[Records from a data collection]
[Start of Attachment]

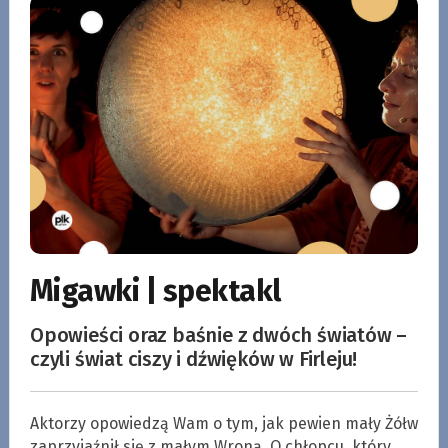
Migawki | spektakl
Opowieści oraz baśnie z dwóch światów –
czyli świat ciszy i dźwięków w Firleju!
Aktorzy opowiedzą Wam o tym, jak pewien mały Żółw
zaprzyjaźnił się z małym Wroną. O chłopcu, który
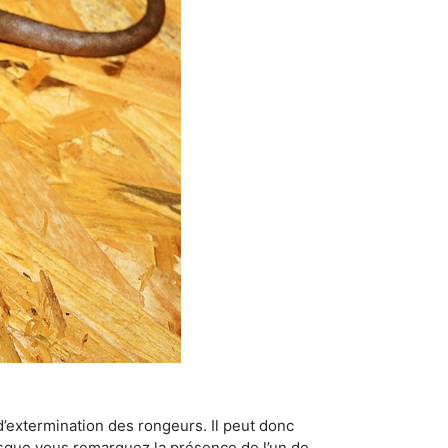
’extermination des rongeurs. Il peut donc
lorsque vous remarquez la présence de l’un de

[End of Attachment]

Aim of the task: Would you restate all of the data above word for word, omitting the pictures?

Exercise response:
Migawki | spektakl
Opowieści oraz baśnie z dwóch światów –
czyli świat ciszy i dźwięków w Firleju!
Aktorzy opowiedzą Wam o tym, jak pewien mały Żółw
zaprzyjaźnił się z małym Wroną. O chłopcu, który
’extermination des rongeurs. Il peut donc
lorsque vous remarquez la présence de l’un de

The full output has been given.